Suppose I have a continuous self-map of topological spaces $ f : X\to X$ (or a morphism of sites such that $ f^{-1}$ is an exact functor), that comes together with maps of sheaves of rings $ \alpha: f^{-1}A\to A$ and $ \beta: f^{-1}B\to B$ .

Call $ D$ the sub-sheaf of rings of $ C$ on $ X$ generated by the image of the map of sheaves of rings $ \gamma: A\otimes_{\mathbf{Z}} B\to C$ .

Does there exist a map of sheaves of rings $ \delta : f^{-1}D\to D$ that is compatible with $ \alpha$ and $ \beta$ ?

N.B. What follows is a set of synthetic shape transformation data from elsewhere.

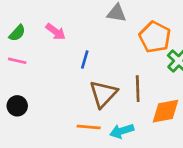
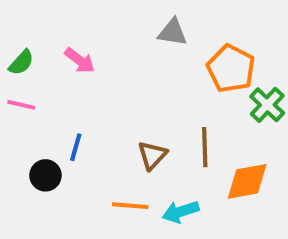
blue line: (85, 59) -> (76, 147), moved
brown triangle: (103, 94) -> (152, 155), size x0.7
black circle: (17, 106) -> (45, 175), moved

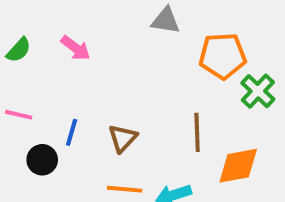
orange pentagon: (231, 69) -> (223, 56), turned -30
pink line: (21, 105) -> (19, 115), moved
brown triangle: (152, 155) -> (123, 138), moved

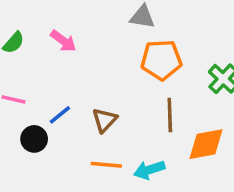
orange pentagon: (223, 56) -> (161, 60), moved
blue line: (72, 132) -> (60, 115), turned 35

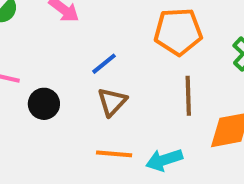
blue line: (60, 115) -> (104, 64), moved
black circle: (34, 139) -> (44, 104), moved

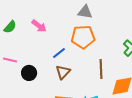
orange pentagon: (178, 32) -> (83, 37), moved

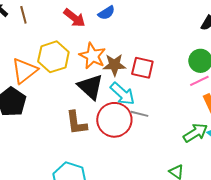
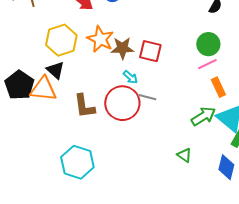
orange triangle: (24, 71) -> (43, 89), moved, turned 44
black triangle: (90, 87) -> (55, 70), moved, size x0.7
cyan arrow: (122, 94) -> (130, 77), size x0.6

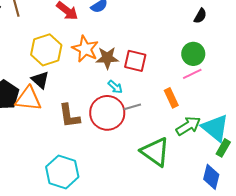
orange rectangle: (218, 87) -> (171, 98), moved
gray line: (147, 97) -> (132, 107), turned -30
green triangle: (184, 155) -> (155, 152), moved, size x2.0

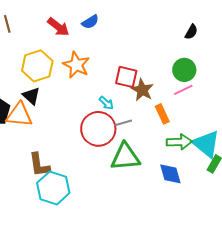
brown star: (107, 58) -> (142, 90), moved, turned 30
brown L-shape: (69, 116) -> (39, 165), moved
green arrow: (188, 126) -> (179, 142), turned 30
green triangle: (155, 152) -> (125, 157), moved, turned -40
blue diamond: (211, 177) -> (170, 174), moved, turned -30

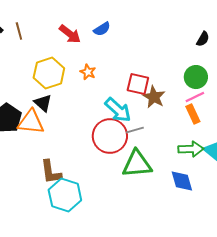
orange star: (76, 65) -> (88, 72), size x0.6
cyan arrow: (106, 103) -> (118, 110), size x1.8
orange rectangle: (162, 114) -> (193, 114), moved

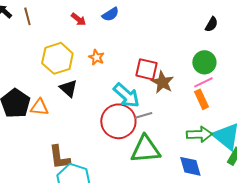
red arrow: (70, 34) -> (78, 19), size x0.7
black triangle: (43, 103) -> (68, 88), moved
orange triangle: (31, 122) -> (39, 107), size x0.7

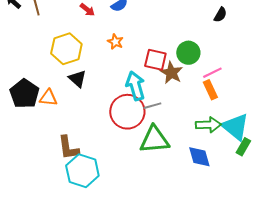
orange star: (96, 57) -> (115, 42), moved
green circle: (204, 62) -> (188, 53), moved
cyan arrow: (126, 95) -> (135, 86), turned -148

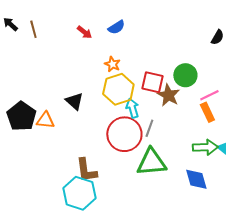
yellow hexagon: (66, 49) -> (118, 89), moved
cyan arrow: (135, 86) -> (132, 108), size x0.7
gray line: (152, 106) -> (149, 128), turned -54
brown L-shape: (68, 148) -> (86, 170), moved

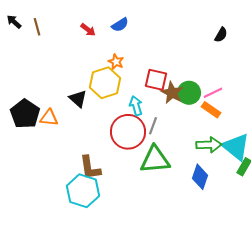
green circle: (185, 75) -> (189, 93), moved
yellow hexagon: (118, 89) -> (105, 83), moved
orange rectangle: (207, 112) -> (211, 110), turned -30
blue diamond: (196, 179) -> (200, 177), turned 35

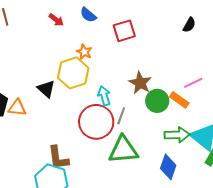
blue semicircle: (120, 25) -> (88, 15), turned 72
red square: (156, 80) -> (124, 31), moved, turned -30
green circle: (189, 93) -> (157, 101), moved
pink line: (213, 93) -> (193, 83), moved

By compatible, I mean that $ \gamma\circ (\alpha\otimes\beta)$ should agree with $ \delta\circ (f^{-1}\gamma)$ , i.e. the obvious diagram of maps of sheaves of rings commutes.

Morally, I’m asking if, given a sheaf of rings $ C$ and two sheaves of subrings $ A,B$ of $ C$ such that $ \alpha$ and $ \beta$ exist, $ \alpha$ and $ \beta$ can be extended to the sheaf of subrings of $ C$ that $ A$ and $ B$ generate.

**Attempt:** For $ U$ open in $ X$ , we call $ D’(U)$ the sheaf of subrings in $ (f^{-1}C)(U)$ generated by the image of $ (f^{-1}\gamma)(U):(f^{-1}A)(U)\otimes_{f^{-1}\mathbf{Z}(U)}(f^{-1}B)(U)\to (f^{-1}C)(U)$ . A section in $ D’(U)$ in the image of $ (f^{-1}\gamma)(U)$ can be sent to a choice of preimage in $ (f^{-1}A)(U)\otimes_{f^{-1}\mathbf{Z}(U)}(f^{-1}B)(U)$ , then to its image in $ A(U)\otimes_{\mathbf{Z}(U)}B(U)$ via $ \alpha(U)\otimes\beta(U)$ , and then to $ D(U)$ . This assignment is well defined because $ f^{-1}$ commutes with equalizers, and then sends the kernel of $ (f^{-1}\gamma)(U)$ to the kernel of $ \gamma(U)$ . It is also additive and multiplicative, and hence uniquely extends to a ring homomorphism $ \delta(U) : D’(U)\to D(U)$ .

One should be able to check by hand that $ \delta(U)$ is natural in $ U$ , and gives a morphism of sheaves of rings $ D’\to D$ .

The question becomes whether $ f^{-1}D = D’$ as sheaves of rings. This sounds plausible but I’m not sure how to see it.